Discrimination hurts....Stand up for equality

Two articles relating to gender inequality and a subsequent link caught my eye today.  They got me thinking that we - as women  - get so busy in our own world of work, friends, relationships and family chores/commitments that we don't recognise that gender discrimination is right here in our faces everyday...still.

The first article came to me on my facebook page... an article written by Nick Bryant of BBC News about the year just past - "Australia:  Year of the Women".  Its a fascinating article and well worth the read.  I received it through the Sack Alan Jones website people.  The article provides an overseas journalist's view of the extraordinary attacks the media plus the opposition made on Prime Minister Julia Gillard last year and the social media backlash that resulted from it.  When read in this context it is even more extraordinary that we, as thinking women and men in Australia, allowed this behaviour to continue with even less outrage from the public.  Here's the link to the article  BBC News - Australia-Year of the Women

Within the BBC piece there is a link to a lecture/speech made by Anne Summers - a leading women's rights professional and once the head of the Office of the Status of Women - at the University of Newcastle.  The lecture is entitled Her Rights at Work: The Political Persecution of Australia's First Female Prime Minister.   Have a read of this, it is shocking, confronting and completely hair raising that we as a nation - or women as a group - allowed it to happen to the extent that it did last year.  Where was the outrage - our outrage - when the media were apparently unencumbered in their personal attacks?  It was and is wrong no matter what your political persuasion may be.

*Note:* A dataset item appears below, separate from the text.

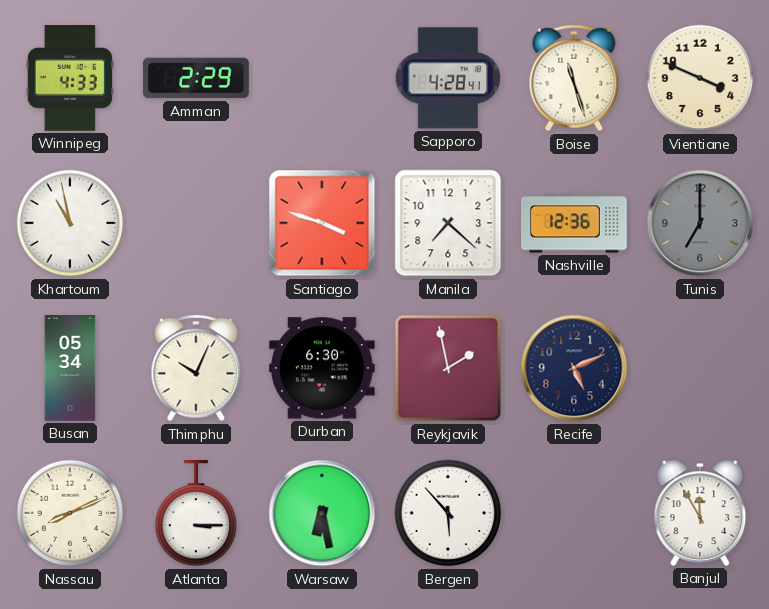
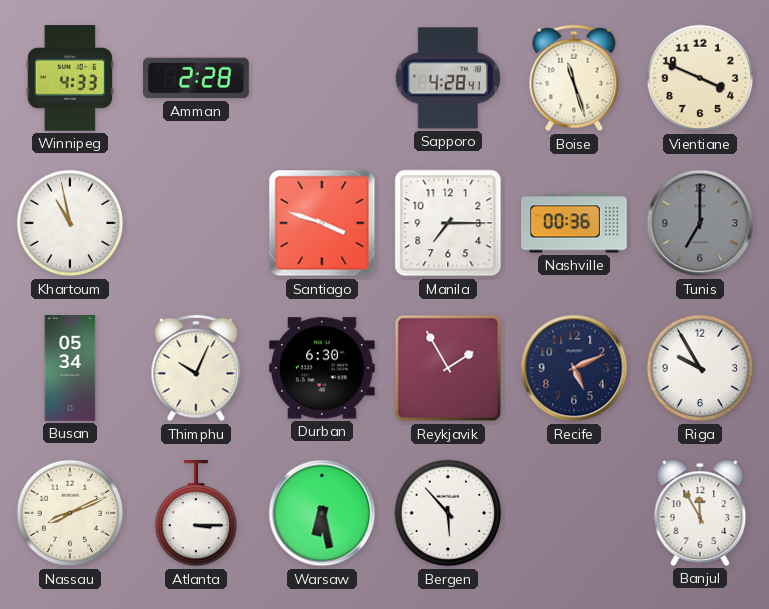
Amman: 2:29 -> 2:28
Manila: 7:22 -> 7:15
Nashville: 12:36 -> 00:36
Reykjavik: 1:58 -> 1:55
Riga: none -> 9:55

The other article was in today's Sydney Morning Herald entitled "Gender Pay Gap Doubles in a Year".  It seems that the gender gap between male and female graduate starting salaries is not only still evident but is growing.  When there is such focus on women in management and growing women on boards how can this still be happening in the 21st century?  Here's the link to the article Gender Pay Gap Doubles in a Year 

I remember the active feminism of the sixties and seventies and then the "women can have it all" publicity of the nineties.  We women have come a long way.  Many of us don't know or think about the fact that women have only had the vote for just slightly over 100 years. Continuing violence to women like we witnessed in Melbourne and, just recently, in India;  gender inequality in our own society and the media's propensity to inflame the issue is something - I believe - we should continue to speak out against loudly.  In Anne Summers article she mentions the site against racism and discrimination called - IT STOPS WITH ME.  It's something we can all do ...Just not allow it at our personal and professional levels.  I'm going to - today - make a commitment to be mindful and speak up about what has been achieved and mindful and speak up about respect for others.

1 comment:

  1. From the pay gap article you linked:

    An associate professor in management at Monash University, Anne Bardoel, said graduates should be recognised for their work rather than gender. ''If somebody is actually doing the work, whether they're male or female, they should be getting the same pay,'' she said.

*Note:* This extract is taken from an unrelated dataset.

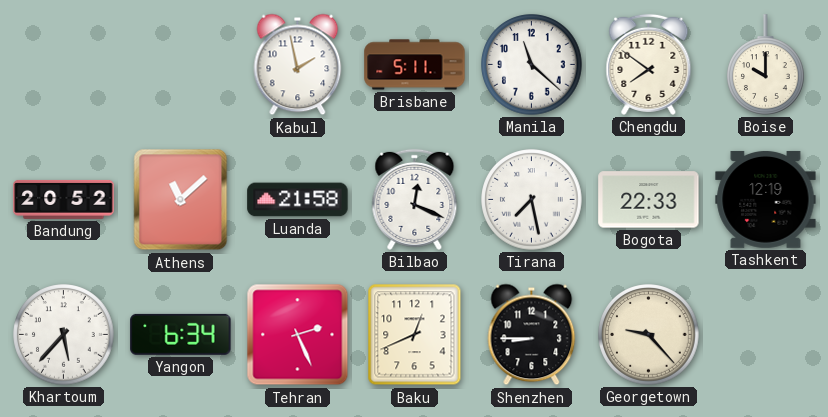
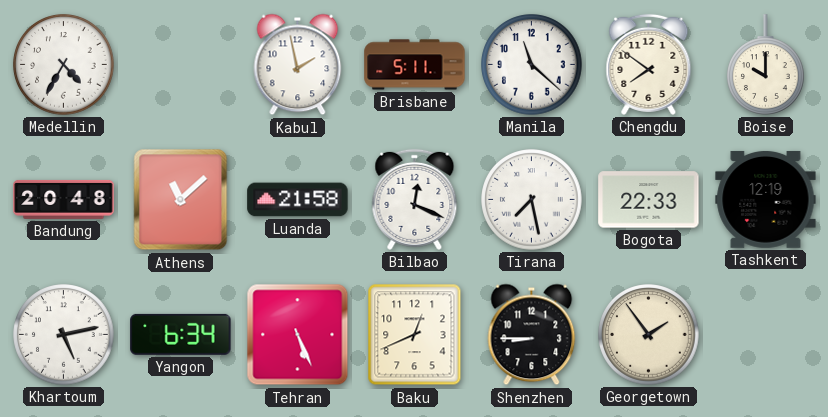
Medellin: none -> 4:35
Bandung: 20:52 -> 20:48
Khartoum: 5:37 -> 5:13
Tehran: 2:26 -> 5:26
Georgetown: 9:23 -> 1:54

    Professor Bardoel said the findings were surprising given that female students often outperformed their male peers.
    ----------------
    Every time I think women have achieved parity, something like this shows up. We have shock-jock Howard Stern here as well as a long list I won't name of chauvinistic "journalists".

    Don't forget the old saying from Charlotte Whitton:

    “Whatever women do they must do twice as well as men to be thought half as good. Luckily, this is not difficult.”